Fig. 1 is a cross-sectional view of the camshaft before the local softening method according to the present invention is applied, Fig. 2 is a cross-sectional view of the camshaft after the local softening method is applied, and Figs. FIG. 5 is a graph showing the heating pattern of the inventive method, FIG. 5 is a graph showing residual stress in each part of the camshaft after annealing, and FIG. 6 is a graph showing the conventional method. In the drawings, 1 is a camshaft, 1a is a surface layer portion, 1b is a core portion, 2 is a cam portion, 3 is a journal portion, and 4 is a heating member. Applicant Patent Attorney Same Patent Attorney Same Patent Attorney Same Patent Attorney Honda Motor Co., Ltd. Denki Kogyo Co., Ltd.

Claims (3)

[Claims] (1) After pouring the molten metal into the mold, the mold is released when the surface layer of the molten metal in contact with the mold becomes a shell-like solidified layer with a high hardness chill structure, and the released cast product becomes red-hot. The part of the casting that needs to be softened is heated and maintained by high-frequency induction heating while the casting is still in operation, then the high-frequency induction heating is stopped and the temperature is allowed to cool down to around room temperature, and then the entire casting is heated in a furnace to relieve stress.

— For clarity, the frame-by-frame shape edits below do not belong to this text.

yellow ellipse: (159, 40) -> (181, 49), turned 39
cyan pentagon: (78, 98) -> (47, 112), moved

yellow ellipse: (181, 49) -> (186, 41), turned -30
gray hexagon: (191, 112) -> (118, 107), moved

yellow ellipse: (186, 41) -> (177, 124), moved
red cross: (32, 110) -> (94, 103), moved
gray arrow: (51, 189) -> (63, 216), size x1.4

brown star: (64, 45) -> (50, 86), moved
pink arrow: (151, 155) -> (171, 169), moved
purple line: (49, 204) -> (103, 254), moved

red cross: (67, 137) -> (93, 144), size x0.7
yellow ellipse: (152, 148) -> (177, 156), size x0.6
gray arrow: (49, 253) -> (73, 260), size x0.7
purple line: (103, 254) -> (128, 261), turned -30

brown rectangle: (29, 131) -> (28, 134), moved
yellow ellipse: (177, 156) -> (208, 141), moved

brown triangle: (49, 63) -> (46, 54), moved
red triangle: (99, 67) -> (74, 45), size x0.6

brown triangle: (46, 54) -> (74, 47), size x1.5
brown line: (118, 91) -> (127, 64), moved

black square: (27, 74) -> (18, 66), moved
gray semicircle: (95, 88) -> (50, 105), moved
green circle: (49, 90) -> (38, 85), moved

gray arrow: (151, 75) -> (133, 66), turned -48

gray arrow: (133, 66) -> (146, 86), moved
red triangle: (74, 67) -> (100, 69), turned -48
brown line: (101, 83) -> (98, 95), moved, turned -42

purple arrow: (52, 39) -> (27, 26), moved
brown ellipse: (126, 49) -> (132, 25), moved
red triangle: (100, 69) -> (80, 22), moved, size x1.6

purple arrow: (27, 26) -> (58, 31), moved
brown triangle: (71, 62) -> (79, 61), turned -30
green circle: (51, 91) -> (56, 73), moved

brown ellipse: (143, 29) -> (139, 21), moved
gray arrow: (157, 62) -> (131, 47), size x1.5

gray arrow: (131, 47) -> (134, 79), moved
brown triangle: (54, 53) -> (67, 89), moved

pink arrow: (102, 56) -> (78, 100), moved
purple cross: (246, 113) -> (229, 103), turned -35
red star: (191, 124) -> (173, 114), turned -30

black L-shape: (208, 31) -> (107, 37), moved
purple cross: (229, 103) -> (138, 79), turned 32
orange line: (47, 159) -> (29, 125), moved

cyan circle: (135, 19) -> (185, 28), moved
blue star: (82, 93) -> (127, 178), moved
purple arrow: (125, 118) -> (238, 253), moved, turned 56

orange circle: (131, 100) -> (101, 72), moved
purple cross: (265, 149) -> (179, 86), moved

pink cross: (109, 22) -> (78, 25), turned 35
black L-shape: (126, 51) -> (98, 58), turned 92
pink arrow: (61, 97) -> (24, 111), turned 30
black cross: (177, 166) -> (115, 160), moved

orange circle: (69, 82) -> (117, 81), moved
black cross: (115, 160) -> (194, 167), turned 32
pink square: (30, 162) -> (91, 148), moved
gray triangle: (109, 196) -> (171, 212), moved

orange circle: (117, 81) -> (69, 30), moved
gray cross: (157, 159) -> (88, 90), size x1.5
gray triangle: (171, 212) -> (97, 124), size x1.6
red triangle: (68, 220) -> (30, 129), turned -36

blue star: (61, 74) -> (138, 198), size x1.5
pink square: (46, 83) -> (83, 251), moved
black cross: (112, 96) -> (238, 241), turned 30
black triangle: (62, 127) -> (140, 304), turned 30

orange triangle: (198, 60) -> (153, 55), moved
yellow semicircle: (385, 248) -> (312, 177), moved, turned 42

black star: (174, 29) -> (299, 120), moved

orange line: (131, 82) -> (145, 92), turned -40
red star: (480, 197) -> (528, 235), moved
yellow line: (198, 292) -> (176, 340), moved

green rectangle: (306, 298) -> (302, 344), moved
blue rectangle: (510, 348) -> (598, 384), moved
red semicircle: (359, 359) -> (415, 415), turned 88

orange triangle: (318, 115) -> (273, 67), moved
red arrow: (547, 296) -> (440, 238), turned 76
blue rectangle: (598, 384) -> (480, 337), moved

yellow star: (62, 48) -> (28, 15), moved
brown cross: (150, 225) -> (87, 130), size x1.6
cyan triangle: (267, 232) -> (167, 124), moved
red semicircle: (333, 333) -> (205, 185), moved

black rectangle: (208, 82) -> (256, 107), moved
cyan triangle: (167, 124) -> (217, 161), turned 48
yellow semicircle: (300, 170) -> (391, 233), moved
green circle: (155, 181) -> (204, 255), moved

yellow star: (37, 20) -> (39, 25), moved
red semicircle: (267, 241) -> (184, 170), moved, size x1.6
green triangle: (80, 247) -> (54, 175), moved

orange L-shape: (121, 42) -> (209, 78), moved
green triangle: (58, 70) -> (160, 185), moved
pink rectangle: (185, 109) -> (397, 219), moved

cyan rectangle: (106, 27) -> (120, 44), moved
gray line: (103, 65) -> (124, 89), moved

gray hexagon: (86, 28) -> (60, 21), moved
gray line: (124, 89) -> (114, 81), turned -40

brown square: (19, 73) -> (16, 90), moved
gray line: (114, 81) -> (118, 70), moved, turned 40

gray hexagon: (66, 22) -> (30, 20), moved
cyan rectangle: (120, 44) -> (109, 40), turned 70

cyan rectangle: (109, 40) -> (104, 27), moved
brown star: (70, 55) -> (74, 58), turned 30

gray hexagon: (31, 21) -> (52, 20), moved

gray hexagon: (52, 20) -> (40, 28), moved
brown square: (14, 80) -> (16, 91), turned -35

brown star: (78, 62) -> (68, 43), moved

A method for locally softening a cast product, characterized in that annealing is performed for the purpose of softening the cast product. (2) The heating holding temperature by the high frequency induction heating is set to 100
2. The method for locally softening a cast product according to claim 1, wherein the temperature is 0 to 1100C, and the heating holding temperature during annealing for stress relief is 550 to 600C. (3) The composition of the cast product is equivalent to JISFC20 to FC30, or 0.4 to 0.6 wt% Ni and 0.5 to 0.5 wt% Cr.
The method for locally softening a cast product according to claim 1, characterized in that the content of Mo is 1.0 wt% and Mo is 0.5 to 1.0 wt%.